Created on Mon Jun 20 09:08:38 2011

@author: Jean-Patrick
"""
import time
import numpy as np
from scipy import ndimage as nd

def opencurveToPixelsList(im):
    def scipyEndPoints(imcurve):
        se1=np.array([[0,0,0],[0,1,0],[0,1,0]])
        se2=np.array([[0,0,0],[0,1,0],[0,0,1]])
        EndPoints=np.zeros(imcurve.shape,dtype=np.uint)
        #perform hit & miss 
        for i in (0,3):
            hit1=nd.morphology.binary_hit_or_miss(imcurve,se1)
            se1=np.rot90(se1)
            EndPoints=EndPoints+hit1
            hit2=nd.morphology.binary_hit_or_miss(imcurve,se2)
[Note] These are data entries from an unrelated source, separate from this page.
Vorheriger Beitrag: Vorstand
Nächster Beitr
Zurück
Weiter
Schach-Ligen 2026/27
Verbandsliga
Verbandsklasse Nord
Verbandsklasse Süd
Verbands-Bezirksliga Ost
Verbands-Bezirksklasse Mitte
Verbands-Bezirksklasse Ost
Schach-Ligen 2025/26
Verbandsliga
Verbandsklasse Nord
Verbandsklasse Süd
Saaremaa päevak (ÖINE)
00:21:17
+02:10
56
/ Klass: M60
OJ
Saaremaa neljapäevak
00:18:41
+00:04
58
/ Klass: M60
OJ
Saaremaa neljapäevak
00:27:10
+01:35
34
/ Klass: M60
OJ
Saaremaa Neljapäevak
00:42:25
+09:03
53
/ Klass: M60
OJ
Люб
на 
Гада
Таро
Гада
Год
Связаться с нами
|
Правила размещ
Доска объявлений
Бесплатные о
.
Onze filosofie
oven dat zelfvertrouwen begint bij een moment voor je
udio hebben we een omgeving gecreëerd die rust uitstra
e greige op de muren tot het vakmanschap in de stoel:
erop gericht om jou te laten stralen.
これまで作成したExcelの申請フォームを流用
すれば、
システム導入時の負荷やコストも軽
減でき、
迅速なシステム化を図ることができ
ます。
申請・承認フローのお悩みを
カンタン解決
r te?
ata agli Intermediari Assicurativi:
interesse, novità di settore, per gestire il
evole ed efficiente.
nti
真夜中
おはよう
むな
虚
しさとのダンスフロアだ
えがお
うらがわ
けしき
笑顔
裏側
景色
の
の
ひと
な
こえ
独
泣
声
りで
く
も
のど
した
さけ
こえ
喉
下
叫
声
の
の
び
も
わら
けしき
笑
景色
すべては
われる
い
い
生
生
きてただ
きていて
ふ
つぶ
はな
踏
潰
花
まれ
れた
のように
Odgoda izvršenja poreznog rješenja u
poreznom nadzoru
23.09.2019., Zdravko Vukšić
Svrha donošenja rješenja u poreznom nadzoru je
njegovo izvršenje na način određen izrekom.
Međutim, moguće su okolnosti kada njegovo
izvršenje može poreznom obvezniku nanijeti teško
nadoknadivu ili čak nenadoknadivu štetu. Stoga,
            se2=np.rot90(se1)
            EndPoints=EndPoints+hit2
        return EndPoints
    #total number of pixels in the curve
    pixel=np.array([-1,-1])
    pixN=np.sum(im==1)
    pixelsList=[]
    #get end point by H&Miss op by ndimage
    #print scipyEndPoints(im)
    #get end points by hit&miss operator provided by mahotas
    #ep=bep.get_endpoints(im)
    ep=scipyEndPoints(im)
    lab,n=nd.label(ep)
    #where the first endpoint is
    first_indices=np.where(lab==1)
    pixel[0]=first_indices[0][0]
    pixel[1]=first_indices[1][0]
    pixelsList.append(np.copy(pixel))
    #print "first point",first_indices," vector",walkingPixel
    firstEndPoint=np.uint8(lab==1)
    #keep an image of the second end point
    lastEndPoint=np.uint8(lab==2)
    last_Indices=np.where(lastEndPoint==1)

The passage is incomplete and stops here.